"P" is for Post Market Surveillance – start your engines now

European ParliamentI attended the Informa PMS surveillance conference in Berlin on 27 and 28 February, and thought I’d share some of the interesting things I picked up there because to me it was a very good conference with some of the best EU experts sharing their knowledge. There were also some easter eggs of information. The presentations I summarise below contained far more detail than I can put in a summary and the ones I have not mentioned were also interesting. The best way to get the full picture is to attend, I’m sure Informa will repeat the conference next year.

“Parliament is not interested in PMS”

The first easter egg for me was the rumor that a Commission official had said that Parliament is not terribly concerned with PMS because it’s too technical so the current wording in the draft MDR and IVDR will most likely survive – companies can start planning for the current draft to be the final word on these matters. If it’s in the regulation proposal now, it’s expected to make it to the finish.

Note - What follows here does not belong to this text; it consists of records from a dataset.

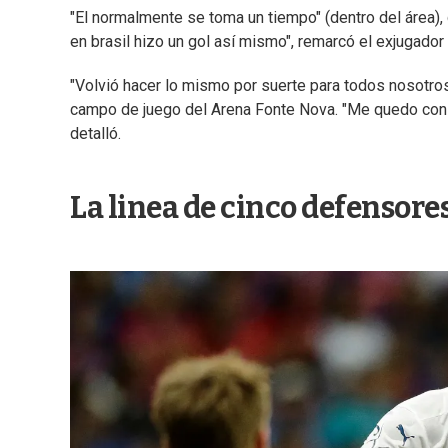
"El normalmente se toma un tiempo" (dentro del área),
en brasil hizo un gol así mismo", remarcó el exjugador
"Volvió hacer lo mismo por suerte para todos nosotros"
campo de juego del Arena Fonte Nova. "Me quedo con la 
detalló.
La linea de cinco defensore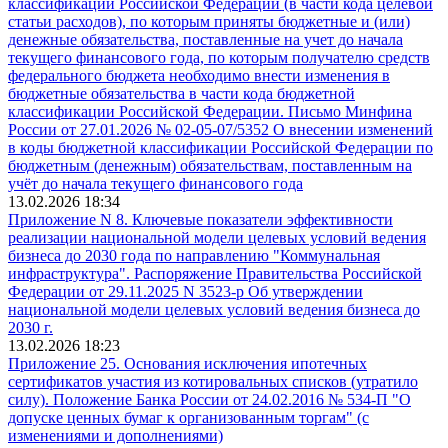
классификации Российской Федерации (в части кода целевой
статьи расходов), по которым приняты бюджетные и (или)
денежные обязательства, поставленные на учет до начала
текущего финансового года, по которым получателю средств
федерального бюджета необходимо внести изменения в
бюджетные обязательства в части кода бюджетной
классификации Российской Федерации. Письмо Минфина
России от 27.01.2026 № 02-05-07/5352 О внесении изменений
в коды бюджетной классификации Российской Федерации по
бюджетным (денежным) обязательствам, поставленным на
учёт до начала текущего финансового года
13.02.2026 18:34
Приложение N 8. Ключевые показатели эффективности
реализации национальной модели целевых условий ведения
бизнеса до 2030 года по направлению "Коммунальная
инфраструктура". Распоряжение Правительства Российской
Федерации от 29.11.2025 N 3523-р Об утверждении
национальной модели целевых условий ведения бизнеса до
2030 г.
13.02.2026 18:23
Приложение 25. Основания исключения ипотечных
сертификатов участия из котировальных списков (утратило
силу). Положение Банка России от 24.02.2016 № 534-П "О
допуске ценных бумаг к организованным торгам" (с
изменениями и дополнениями)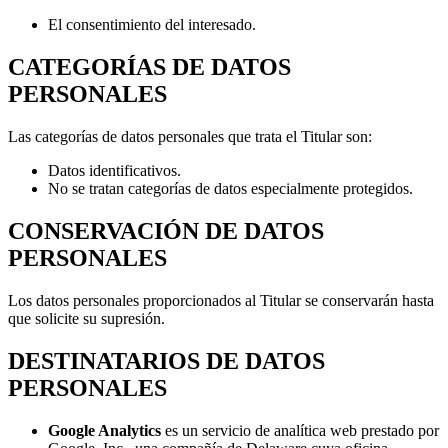
El consentimiento del interesado.
CATEGORÍAS DE DATOS
PERSONALES
Las categorías de datos personales que trata el Titular son:
Datos identificativos.
No se tratan categorías de datos especialmente protegidos.
CONSERVACIÓN DE DATOS
PERSONALES
Los datos personales proporcionados al Titular se conservarán hasta
que solicite su supresión.
DESTINATARIOS DE DATOS
PERSONALES
Google Analytics
es un servicio de analítica web prestado por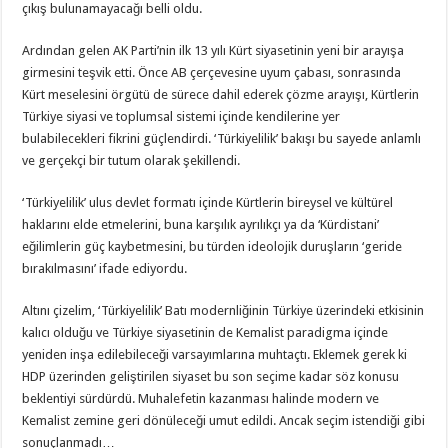
çıkış bulunamayacağı belli oldu.
Ardından gelen AK Parti’nin ilk 13 yılı Kürt siyasetinin yeni bir arayışa
girmesini teşvik etti. Önce AB çerçevesine uyum çabası, sonrasında
Kürt meselesini örgütü de sürece dahil ederek çözme arayışı, Kürtlerin
Türkiye siyasi ve toplumsal sistemi içinde kendilerine yer
bulabilecekleri fikrini güçlendirdi. ‘Türkiyelilik’ bakışı bu sayede anlamlı
ve gerçekçi bir tutum olarak şekillendi.
‘Türkiyelilik’ ulus devlet formatı içinde Kürtlerin bireysel ve kültürel
haklarını elde etmelerini, buna karşılık ayrılıkçı ya da ‘Kürdistani’
eğilimlerin güç kaybetmesini, bu türden ideolojik duruşların ‘geride
bırakılmasını’ ifade ediyordu.
Altını çizelim, ‘Türkiyelilik’ Batı modernliğinin Türkiye üzerindeki etkisinin
kalıcı olduğu ve Türkiye siyasetinin de Kemalist paradigma içinde
yeniden inşa edilebileceği varsayımlarına muhtaçtı. Eklemek gerek ki
HDP üzerinden geliştirilen siyaset bu son seçime kadar söz konusu
beklentiyi sürdürdü. Muhalefetin kazanması halinde modern ve
Kemalist zemine geri dönüleceği umut edildi. Ancak seçim istendiği gibi
sonuçlanmadı…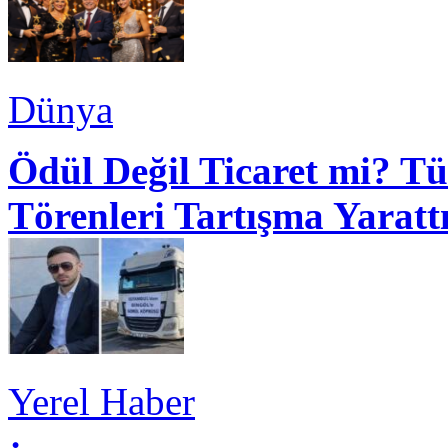
Dünya
Ödül Değil Ticaret mi? Tü
Törenleri Tartışma Yaratt
Yerel Haber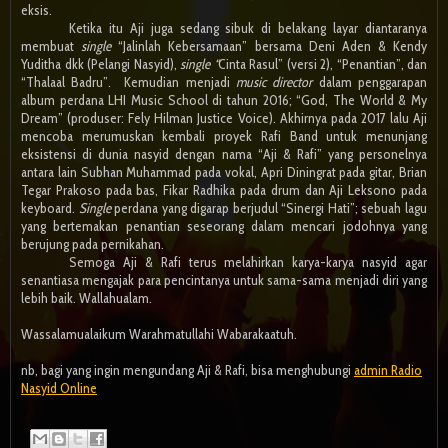
eksis.
Ketika itu Aji juga sedang sibuk di belakang layar diantaranya
membuat
single
“Jalinlah Kebersamaan” bersama Deni Aden & Kendy
Yuditha dkk (Pelangi Nasyid),
single “
Cinta Rasul” (versi 2), “Penantian”, dan
“Thalaal Badru”.
Kemudian menjadi
music director
dalam penggarapan
album perdana LHI Music School di tahun 2016; “God, The World & My
Dream” (produser: Fely Hilman Justice Voice). Akhirnya pada 2017 lalu Aji
mencoba merumuskan kembali proyek Rafi Band untuk menunjang
eksistensi di dunia nasyid dengan nama “Aji & Rafi” yang personelnya
antara lain Subhan Muhammad pada vokal, Apri Diningrat pada gitar, Brian
Tegar Prakoso pada bas, Fikar Radhika pada drum dan Aji Leksono pada
keyboard.
Single
perdana yang digarap berjudul “Sinergi Hati”; sebuah lagu
yang bertemakan penantian seseorang dalam mencari jodohnya yang
berujung pada pernikahan.
Semoga Aji & Rafi terus melahirkan karya-karya nasyid agar
senantiasa mengajak para pencintanya untuk sama-sama menjadi diri yang
lebih baik. Wallahualam.
Wassalamualaikum Warahmatullahi Wabarakaatuh.
nb, bagi yang ingin mengundang Aji & Rafi, bisa menghubungi
admin Radio
Nasyid Online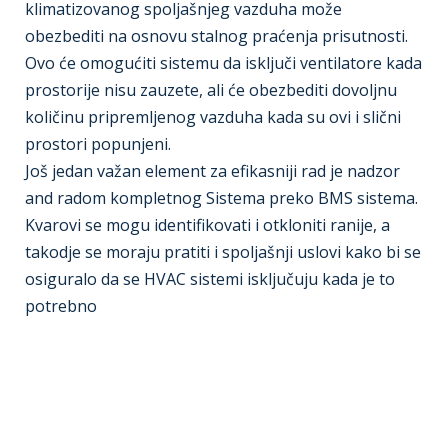
klimatizovanog spoljašnjeg vazduha može
obezbediti na osnovu stalnog praćenja prisutnosti.
Ovo će omogućiti sistemu da isključi ventilatore kada
prostorije nisu zauzete, ali će obezbediti dovoljnu
količinu pripremljenog vazduha kada su ovi i slični
prostori popunjeni.
Još jedan važan element za efikasniji rad je nadzor
and radom kompletnog Sistema preko BMS sistema.
Kvarovi se mogu identifikovati i otkloniti ranije, a
takodje se moraju pratiti i spoljašnji uslovi kako bi se
osiguralo da se HVAC sistemi isključuju kada je to
potrebno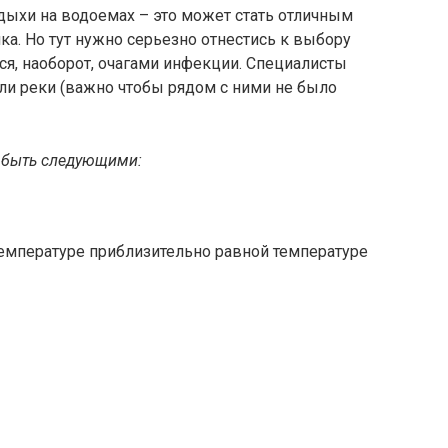
ыхи на водоемах – это может стать отличным
ка. Но тут нужно серьезно отнестись к выбору
ся, наоборот, очагами инфекции. Специалисты
ли реки (важно чтобы рядом с ними не было
 быть следующими:
температуре приблизительно равной температуре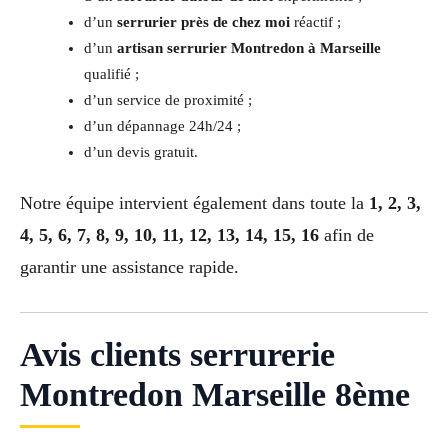
d’un
serrurier près de chez moi
réactif ;
d’un
artisan serrurier Montredon à Marseille
qualifié ;
d’un service de proximité ;
d’un dépannage 24h/24 ;
d’un devis gratuit.
Notre équipe intervient également dans toute la
1, 2, 3,
4, 5, 6, 7, 8, 9, 10, 11, 12, 13, 14, 15, 16
afin de
garantir une assistance rapide.
Avis clients serrurerie
Montredon Marseille 8ème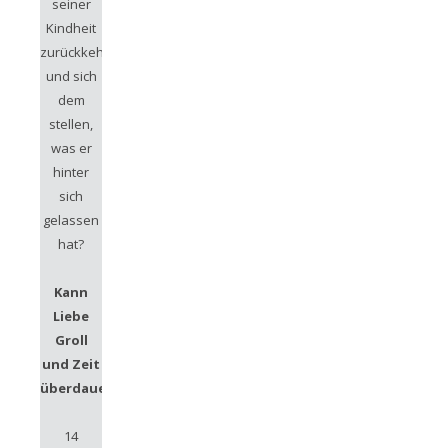
seiner
Kindheit
zurückkehren
und sich
dem
stellen,
was er
hinter
sich
gelassen
hat?
Kann
Liebe
Groll
und Zeit
überdauern?
14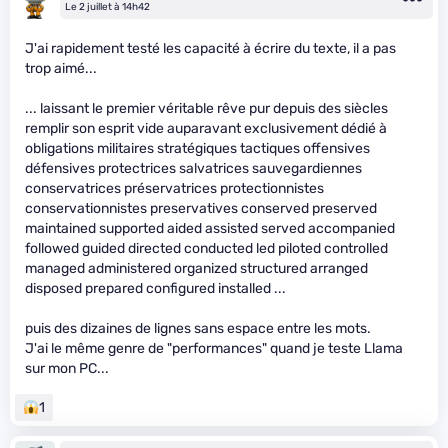
Le 2 juillet à 14h42
J'ai rapidement testé les capacité à écrire du texte, il a pas
trop aimé...
... laissant le premier véritable rêve pur depuis des siècles
remplir son esprit vide auparavant exclusivement dédié à
obligations militaires stratégiques tactiques offensives
défensives protectrices salvatrices sauvegardiennes
conservatrices préservatrices protectionnistes
conservationnistes preservatives conserved preserved
maintained supported aided assisted served accompanied
followed guided directed conducted led piloted controlled
managed administered organized structured arranged
disposed prepared configured installed ...
puis des dizaines de lignes sans espace entre les mots.
J'ai le même genre de "performances" quand je teste Llama
sur mon PC...
1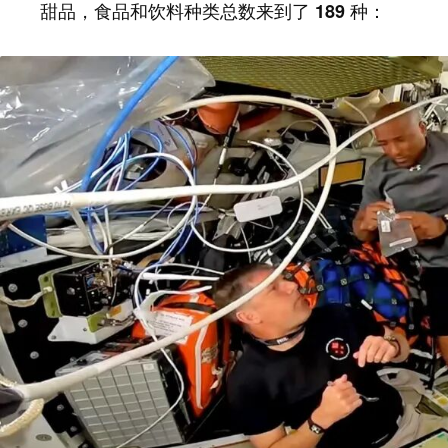
甜品，
：
食品和饮料种类总数来到了 189 种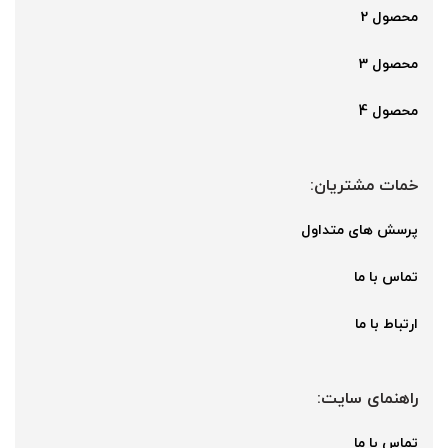
محصول 2
محصول 3
محصول 4
خمات مشتریان:
پرسش های متداول
تماس با ما
ارتباط با ما
راهنمای سایت:
تماس با ما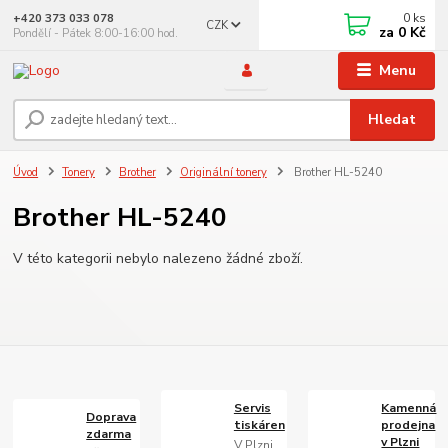
0
ks
+420 373 033 078
CZK
za
0 Kč
Pondělí - Pátek 8:00-16:00 hod.
Menu
Hledat
Úvod
Tonery
Brother
Originální tonery
Brother HL-5240
Brother HL-5240
V této kategorii nebylo nalezeno žádné zboží.
Servis
Kamenná
Doprava
tiskáren
prodejna
zdarma
v Plzni
V Plzni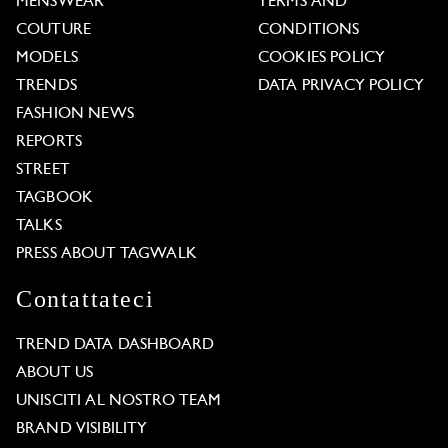
MENSWEAR
TERMS AND
COUTURE
CONDITIONS
MODELS
COOKIES POLICY
TRENDS
DATA PRIVACY POLICY
FASHION NEWS
REPORTS
STREET
TAGBOOK
TALKS
PRESS ABOUT TAGWALK
Contattateci
TREND DATA DASHBOARD
ABOUT US
UNISCITI AL NOSTRO TEAM
BRAND VISIBILITY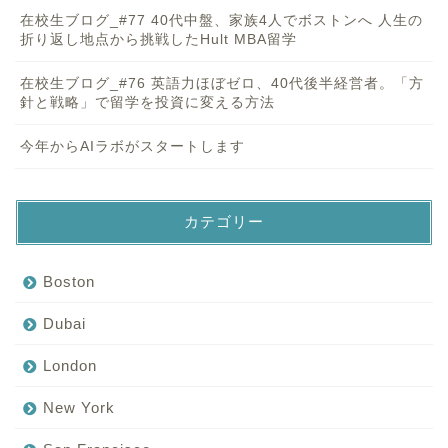
在校生ブログ_#77 40代中盤、家族4人でボストンへ 人生の
折り返し地点から挑戦したHult MBA留学
在校生ブログ_#76 英語力ほぼゼロ、40代後半経営者。「方
針と戦略」で留学を投資に変える方法
今年からAIラボがスタートします
カテゴリー
Boston
Dubai
London
New York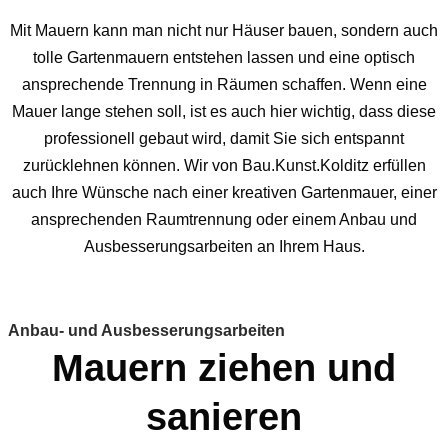
Mit Mauern kann man nicht nur Häuser bauen, sondern auch
tolle Gartenmauern entstehen lassen und eine optisch
ansprechende Trennung in Räumen schaffen. Wenn eine
Mauer lange stehen soll, ist es auch hier wichtig, dass diese
professionell gebaut wird, damit Sie sich entspannt
zurücklehnen können. Wir von Bau.Kunst.Kolditz erfüllen
auch Ihre Wünsche nach einer kreativen Gartenmauer, einer
ansprechenden Raumtrennung oder einem Anbau und
Ausbesserungsarbeiten an Ihrem Haus.
Anbau- und Ausbesserungsarbeiten
Mauern ziehen und
sanieren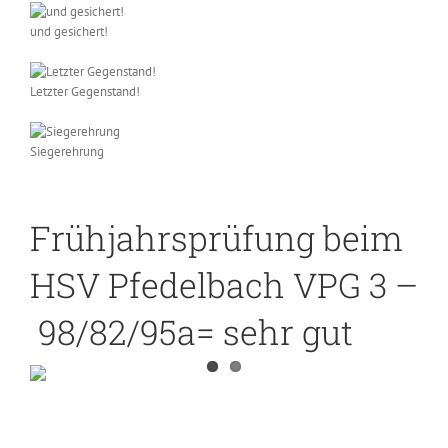
und gesichert!
Letzter Gegenstand!
Siegerehrung
Frühjahrsprüfung beim
HSV Pfedelbach VPG 3 –
98/82/95a= sehr gut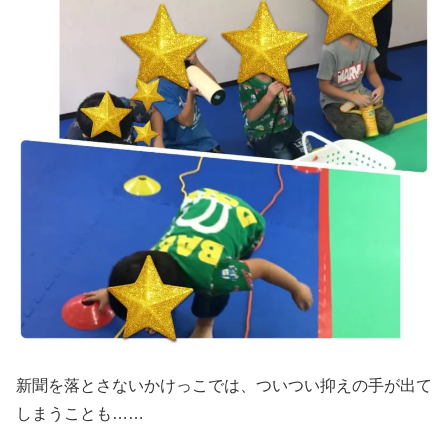
新聞を落とさないかけっこでは、ついつい抑えの手が出て
しまうことも……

This confirms to me what I and many others have been saying all along: Parliament does not understand the underlying issues and takes a fundamentally flawed approach: you can’t remedy a problem of supervision by increasing rules on safety. That is window-dressing to the detriment of innovation. It’s falling victim to the well-known fallacy of confusing issues regarding safety of technology with issues regarding its security. This fallacy is described very well in Regenesis, a recent book about synthetic biology that I recommend as an inspiring read, and which among many things discusses this regulatory misconception in the biotechnology field.

If the ENVI committee is serious about preventing future security issues relating to the EU medical devices regulatory system (fraudulent manufacturers, naughty notified bodies proposing workarounds for certification or not paying attention to what their manufacturers are doing) they should be all over PMS and the market surveillance provisions. But they aren’t. Instead, all the emphasis is on pre-market controls, head firmly buried in the sand.

PMS under the new regulation proposal

Jacques Thielen of Medtronic gave an impressive and comprehensive presentation on PMS under the new regulation and showed how the post-market environment will increase significantly in scope, including  a PMS plan and surveillance, trend reporting of advertising and markting, etc.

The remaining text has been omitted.